BBC director-general Tony Hall has said the public broadcaster wants to turn iPlayer into an all-encompassing service that will offer “total TV” and compete with Netflix and new entrants such as Apple.
The BBC has been putting increasing resources over recent years into the service, which started life as a catch-up service for TV programming but will soon provide access to shows for a year and act as a first port of call for viewers.
Hall told the Royal Television Society Convention that the BBC was turning iPlayer into a “destination in its own right” and said he viewed opportunities for the BBC as streamers’ libraries shrink amid “fierce” competition.
Building on comments revealed earlier this week, Hall said iPlayer “will be the place you go to for your news; your sport; the place you go to for drama; documentaries; live channels – everything we do.

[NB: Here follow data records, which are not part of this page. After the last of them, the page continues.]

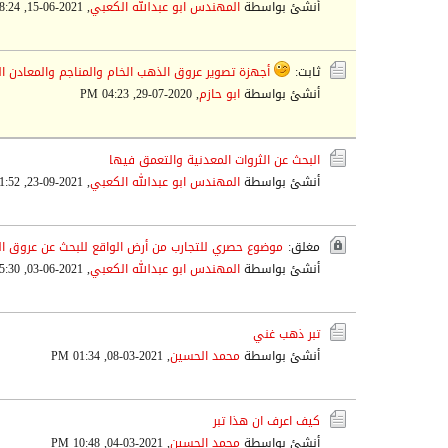
أنشئ بواسطة
المهندس ابو عبدالله الكعبي
,
2021-06-15, 08:24 PM
ثابت:
أجهزة تصوير عروق الذهب الخام والمناجم والمعادن ا
أنشئ بواسطة
ابو حازم
,
2020-07-29, 04:23 PM
البحث عن الثروات المعدنية والتعمق فيها
أنشئ بواسطة
المهندس ابو عبدالله الكعبي
,
2021-09-23, 11:52 PM
مغلق:
موضوع حصري للتجارب من أرض الواقع للبحث عن عروق ال
أنشئ بواسطة
المهندس ابو عبدالله الكعبي
,
2021-06-03, 05:30 PM
تبر ذهب غني
أنشئ بواسطة
محمد الحسين
,
2021-03-08, 01:34 PM
كيف اعرف ان هذا تبر
أنشئ بواسطة
محمد الحسين
,
2021-03-04, 10:48 PM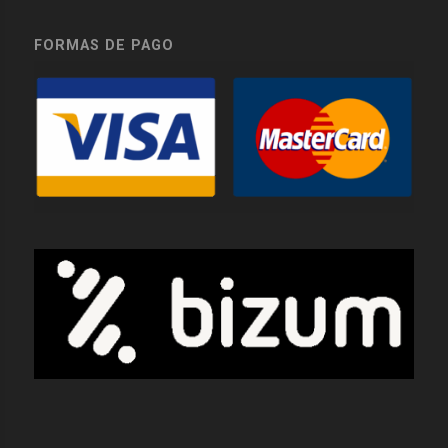
FORMAS DE PAGO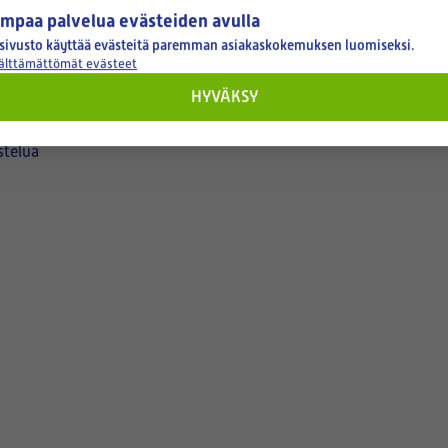
mpaa palvelua evästeiden avulla
sivusto käyttää evästeitä paremman asiakaskokemuksen luomiseksi.
välttämättömät evästeet
HYVÄKSY
4,0
stelua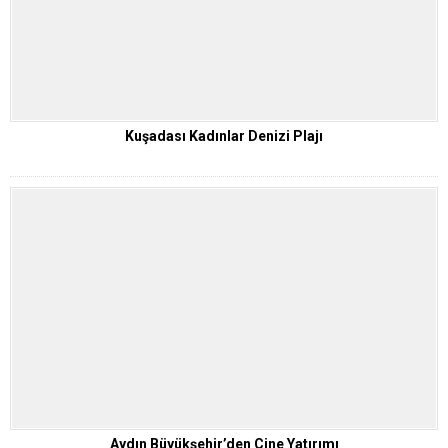
Kuşadası Kadınlar Denizi Plajı
Aydın Büyükşehir’den Çine Yatırımı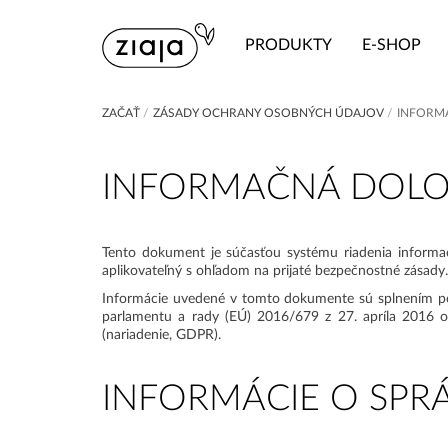
PRODUKTY
E-SHOP
ZAČAŤ
/
ZÁSADY OCHRANY OSOBNÝCH ÚDAJOV
/
INFORM
INFORMAČNÁ DOLOŽ
Tento dokument je súčasťou systému riadenia informač
aplikovateľný s ohľadom na prijaté bezpečnostné zásady.
Informácie uvedené v tomto dokumente sú splnením po
parlamentu a rady (EÚ) 2016/679 z 27. apríla 2016 
(nariadenie, GDPR).
INFORMÁCIE O SP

“iPlayer is going to be total TV. It’ll offer the very best of the BBC – all in one place – playing to our strengths: our liveness, the breadth of our genres and storytelling, the fact that we’re both local – and global.”
Hall added that the broadcaster had also “modernised pay, grading and our terms and conditions” and talked up its efforts to better represent the population it serves.
“We have driven diversity on and off air, with the most ambitious set of targets anywhere in the media. We’ve made hundreds of millions of pounds of savings, and brought overhead spend to a record low,” he said.
But he cautioned that “increasing competition will require significant investment”, adding that “the cost of content in many of the key genres is rising much faster than UK inflation” meaning “tough choices ahead.”